Além disso, ele colocava músicas para tocar enquanto pintava, que iam desde mexicano folclórico a rock progressivo, somando-se a isso o fato de pintar ali mesmo e as pessoas poderem observar o processo de criação, fez com que ele chamasse a atenção, logo outros se interessaram naquela nova forma de expressão, pois viam algo original e que podia ser feito com poucos recursos. Estes adeptos junto dele criariam a AMPA (Asociación Mexicana de Pintura de Aire) e a partir daí técnica ganharia vida própria nas mãos de outros que se aventuravam nessa nova forma de linguagem.
Por algum tempo, esta arte ficou restrita ao local onde surgiu, mas por ser algo “das ruas”, tinha naturalmente um caráter nômade e foi se espalhando pelo país, e atravessando as fronteiras para a Guatemala, Honduras, Costa Rica, e seguiu se espalhando por toda América Latina, também foi para os EUA devido à proximidade. Os artistas, para vender sua arte, estavam sempre em trânsito, o que fez com que rapidamente ela se disseminasse no continente. Daí para se espalhar pelo mundo foi um pulo.
O ritual
Muito da graça dessa arte é a forma como é feita, o todo digo, e como nos envolve. Comprar um quadro pronto é quase sempre uma coisa banal, não tivemos contato com quem o fez, não vimos o fazer, não sabemos de onde veio a inspiração.

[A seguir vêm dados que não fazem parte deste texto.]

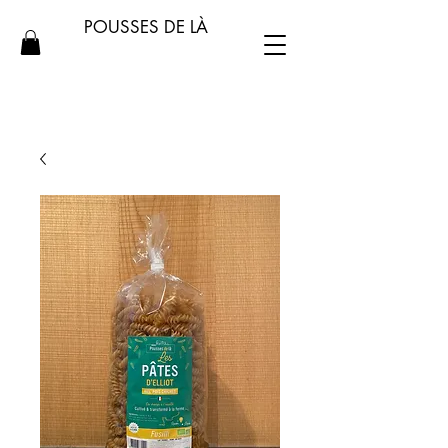
POUSSES DE LÀ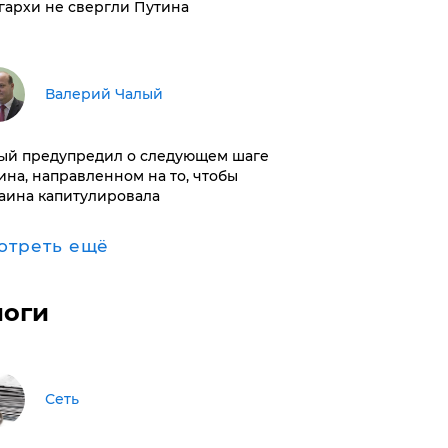
гархи не свергли Путина
Валерий Чалый
ый предупредил о следующем шаге
ина, направленном на то, чтобы
аина капитулировала
отреть ещё
логи
Сеть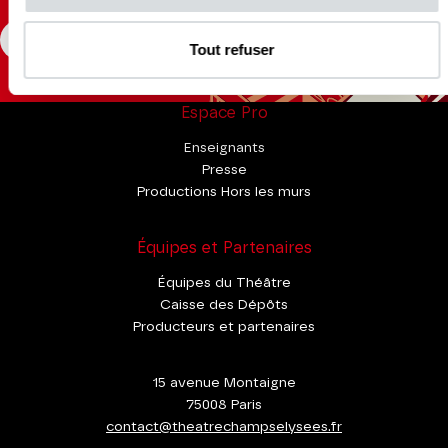
CONSULTER
Tout refuser
Espace Pro
Enseignants
Presse
Productions Hors les murs
Équipes et Partenaires
Équipes du Théâtre
Caisse des Dépôts
Producteurs et partenaires
15 avenue Montaigne
75008 Paris
contact@theatrechampselysees.fr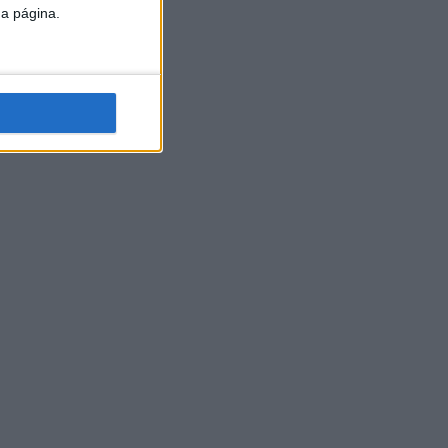
da página.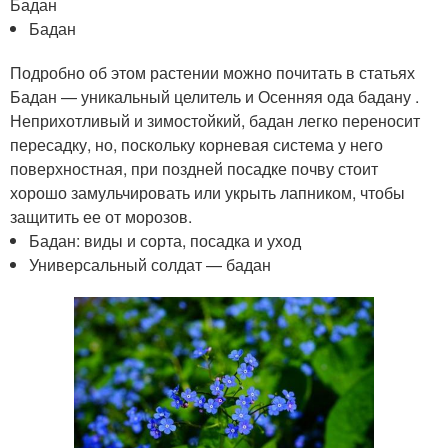
Бадан
Бадан
Подробно об этом растении можно почитать в статьях
Бадан — уникальный целитель и Осенняя ода бадану .
Неприхотливый и зимостойкий, бадан легко переносит
пересадку, но, поскольку корневая система у него
поверхностная, при поздней посадке почву стоит
хорошо замульчировать или укрыть лапником, чтобы
защитить ее от морозов.
Бадан: виды и сорта, посадка и уход
Универсальный солдат — бадан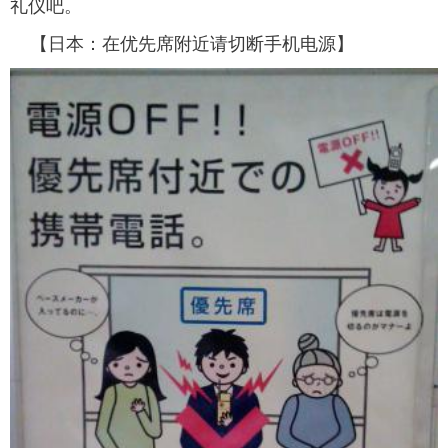
礼仪吧。
富媒体
摄影
新华广播
【日本：在优先席附近请切断手机电源】
新华电视中文
新华电视英文
返回PC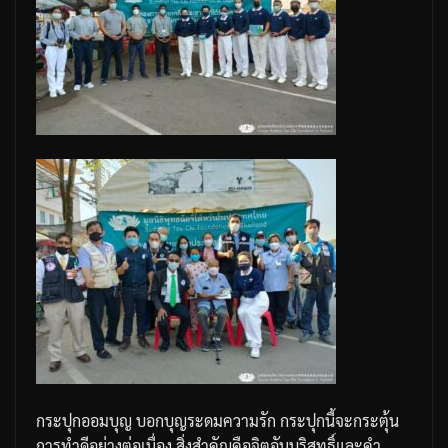
กระปุกออมบุญ
บอกบุญระดมความรัก
กระปุกนี้จะกระตุ้น
การทำดีอย่างต่อเนื่อง
สิ่งสำคัญคือจิตอันบริสุทธิ์และคำ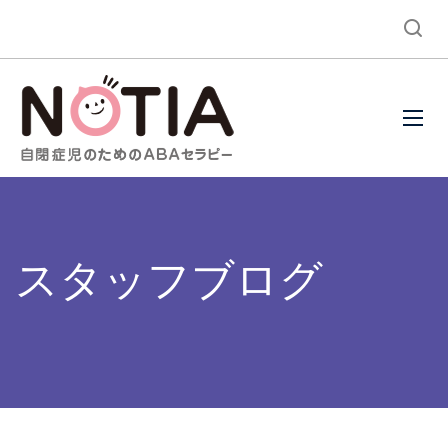
スタッフブログ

A aerosolgrafia quebra toda essa parede, quando o artista se põe aos seus pés à sua frente, nos impressionando com suas lufadas e pinceladas, você está no centro dos acontecimentos, vê a coisa nascer, você pode até influir no processo de criação, mudar os rumos do produto final.
Esse fazer é um ritual, um misto de show, circo e performance. O barulho da rua, a escolha do som, o aroma de tinta, o uso da chama para dar o último toque, poder conversar com o criador, tudo isso é metalinguagem. Uma experiência dos sentidos. E por fim, acabar por levar algo personalizado para pendurar em casa, não é pouca coisa.

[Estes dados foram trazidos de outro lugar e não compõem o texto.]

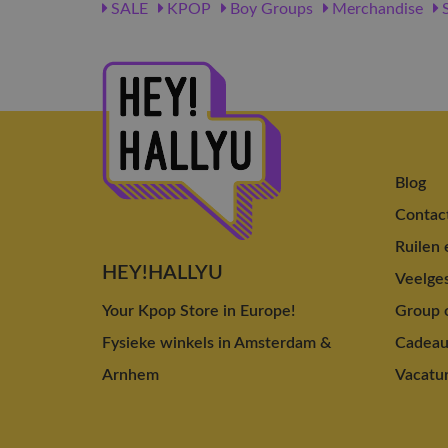
SALE
KPOP
Boy Groups
Merchandise
S
Blog
Contac
Ruilen 
HEY!HALLYU
Veelges
Your Kpop Store in Europe!
Group o
Fysieke winkels in Amsterdam &
Cadea
Arnhem
Vacatu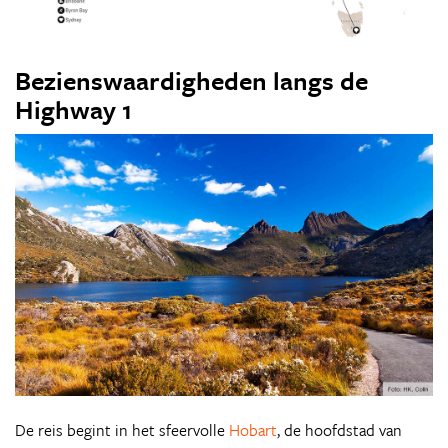
Bezienswaardigheden langs de
Highway 1
De reis begint in het sfeervolle
Hobart
, de hoofdstad van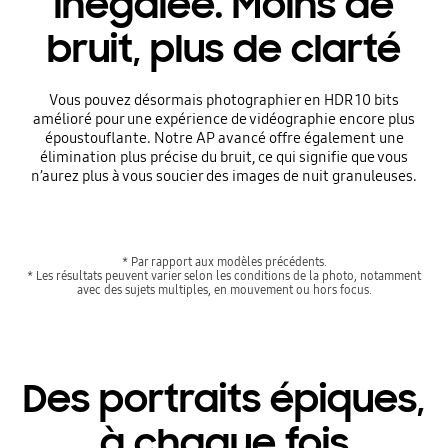
inégalée. Moins de
bruit, plus de clarté
Vous pouvez désormais photographier en HDR 10 bits
amélioré pour une expérience de vidéographie encore plus
époustouflante. Notre AP avancé offre également une
élimination plus précise du bruit, ce qui signifie que vous
n’aurez plus à vous soucier des images de nuit granuleuses.
* Par rapport aux modèles précédents.
* Les résultats peuvent varier selon les conditions de la photo, notamment
avec des sujets multiples, en mouvement ou hors focus.
Des portraits épiques,
à chaque fois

O que é o belo? Ou esquecido, mas não sem valor
Como disse, no Brasil não há quase nada documentando essas obras ou o fazer desses artistas. Talvez no México ou outros países tenham percebido seu valor cultural e haja algum estudo sério.
Pelos registros e pesquisas sobre ela serem tão raros, pode-se presumir que embora uma forma de expressão única, não goza do prestígio das chamadas grandes artes, sendo considerada uma “arte menor”. Em todos os anos que acompanho sobre ela, nunca ouvi falar sequer de uma exposição, seja num museu, numa galeria ou centro cultural daqui. Comprovando que é ignorada, melhor dizer desconhecida, por curadores, pesquisadores, promotores culturais e mídia geral. Embora certamente muitas pessoas tenham um quadro desses em casa e muitos dos que estão lendo isso já a tenham visto por aí.
A aerosolgrafia, mesmo com uma história tão rica e estando em todas as partes, é relegada a mera curiosidade, não sendo reconhecida em sua importância. Ignorada pela “grande arte”, ainda virá o dia em que será finalmente aceita e admirada com o status que merece, de fina arte e expressão genuína.
Mas tudo bem, por enquanto ela está ao nosso alcance, bem ali na esquina, aos olhos de quem quiser ver. E seus quadros tão incríveis podem ser comprados não por quantias exorbitantes, mas por preços que o povo (que também sabe o que é o belo) pode pagar.